Hello. I am Dr. Eileen O'Reilly, a gastrointestinal medical oncologist at Memorial Sloan-Kettering Cancer Center in New York, and Associate Professor of Medicine at Weill Cornell Medical College. Welcome to this edition of Medscape Oncology Insights, presented in association with Memorial Sloan-Kettering Cancer Center.

Here at the 2013 Annual Meeting of the American Society of Clinical Oncology (ASCO®), we continue to investigate new strategies to improve outcomes in gastrointestinal cancers. Today I want to speak to you about pancreatic cancer.

About 45,000 people are anticipated to be diagnosed with pancreas cancer in the United States in 2013, and about 200,000 people will be diagnosed worldwide. This cancer is increasing in incidence at the rate of about 1.5% per year. It is currently predicted to be an ever more increasing public health problem because of these rising incidence rates and mortality rates. This is in contradistinction to many of the other common solid tumors, such as breast, colorectal, and prostate cancer, where incidence rates have leveled off and even in some cases have started to decline.

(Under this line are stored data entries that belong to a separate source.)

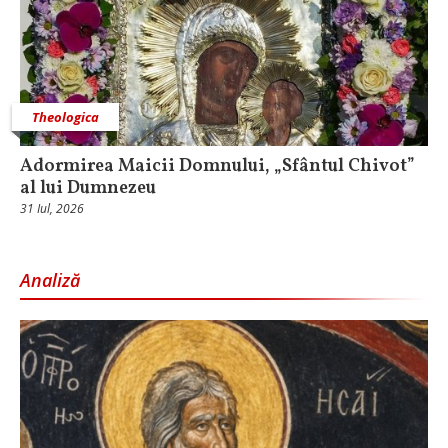
Theologica
Adormirea Maicii Domnului, „Sfântul Chivot”
al lui Dumnezeu
31 Iul, 2026
Analiză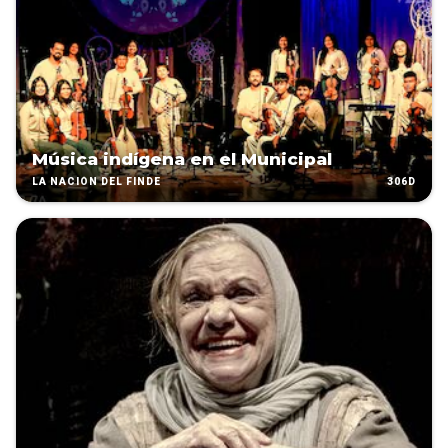
Música indígena en el Municipal
306D
LA NACIÓN DEL FINDE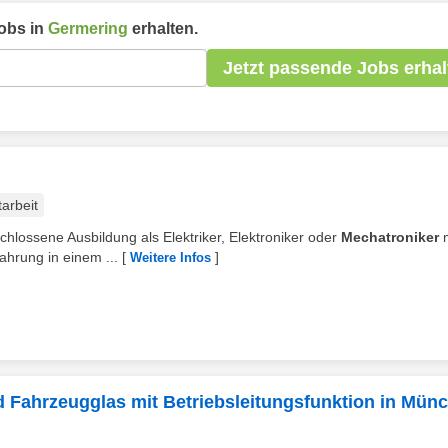
obs in
Germering
erhalten.
Jetzt passende Jobs erhal
tarbeit
chlossene Ausbildung als Elektriker, Elektroniker oder
Mechatroniker
m
ahrung in einem ...
[
]
Weitere Infos
 Fahrzeugglas mit Betriebsleitungsfunktion in Mün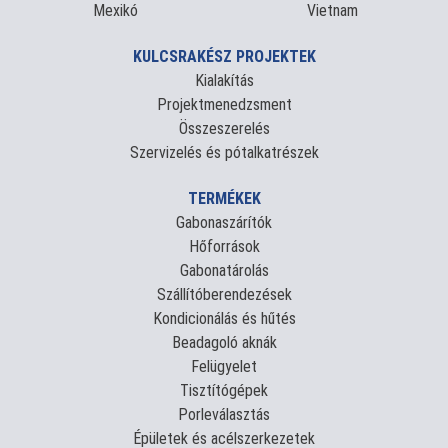
Mexikó
Vietnam
KULCSRAKÉSZ PROJEKTEK
Kialakítás
Projektmenedzsment
Összeszerelés
Szervizelés és pótalkatrészek
TERMÉKEK
Gabonaszárítók
Hőforrások
Gabonatárolás
Szállítóberendezések
Kondicionálás és hűtés
Beadagoló aknák
Felügyelet
Tisztítógépek
Porleválasztás
Épületek és acélszerkezetek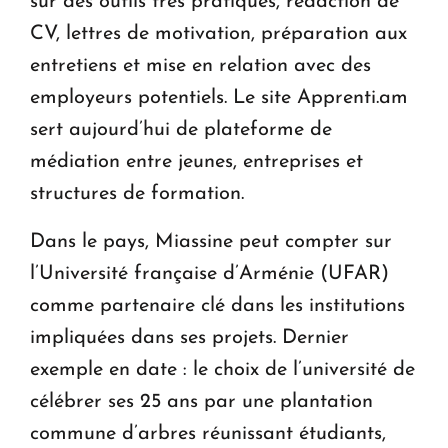
sur des outils très pratiques, rédaction de
CV, lettres de motivation, préparation aux
entretiens et mise en relation avec des
employeurs potentiels. Le site Apprenti.am
sert aujourd’hui de plateforme de
médiation entre jeunes, entreprises et
structures de formation.
Dans le pays, Miassine peut compter sur
l’Université française d’Arménie (UFAR)
comme partenaire clé dans les institutions
impliquées dans ses projets. Dernier
exemple en date : le choix de l’université de
célébrer ses 25 ans par une plantation
commune d’arbres réunissant étudiants,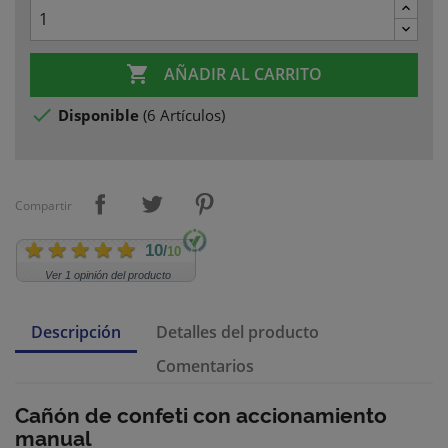

AÑADIR AL CARRITO

Disponible
(
6 Artículos
)
Compartir
10
/
10
Ver 1 opinión del producto
Descripción
Detalles del producto
Comentarios
Cañón de confeti con accionamiento
manual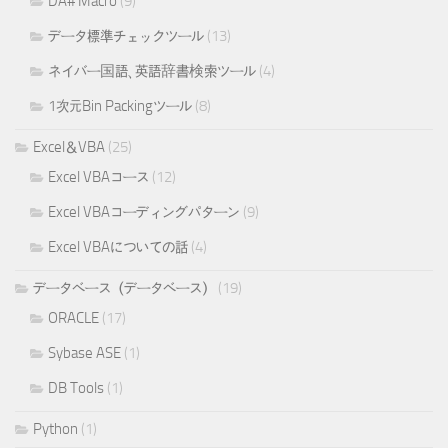
DA# Macro
(9)
データ標準チェックツール
(13)
ネイバー国語、英語辞書検索ツール
(4)
1次元Bin Packingツール
(8)
Excel＆VBA
(25)
Excel VBAコース
(12)
Excel VBAコーディングパターン
(9)
Excel VBAについての話
(4)
データベース（データベース）
(19)
ORACLE
(17)
Sybase ASE
(1)
DB Tools
(1)
Python
(1)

BRCA Mutations Contribute to Risk

Risk factors for pancreas cancer are relatively few, and some are well defined, such as older age. The average age at diagnosis in North America is 72 years, and the risk increases substantially after the age of 50 years. Smoking is also associated with pancreas cancer. Long-standing conditions of the pancreas --diabetes and chronic pancreatitis -- account for a small percentage increase in pancreas cancer.

For most people, we don't know why they develop this disease. For about 7%-10%, there may be a genetic predisposition to this cancer. The BRCA1 and BRCA2 genes are associated with an increased risk for pancreas cancer. These genes probably account for 5%-8% of pancreas cancer, and their association with pancreas cancer is not as well known as it is for breast and ovary cancer and other malignancies. There are implications for familial screening for this disease for carriers of BRCA1 and BRCA2 mutations, particularly if pancreas cancer has been present in the family. There may also be emerging therapeutic implications for this disease.

People with pancreas cancer who might harbor a BRCA mutation are those with a family history of pancreas cancer, ovarian cancer, breast cancer, and other malignancies. People who have eastern European Ashkenazi Jewish heritage also have a higher chance of carrying a BRCA mutation.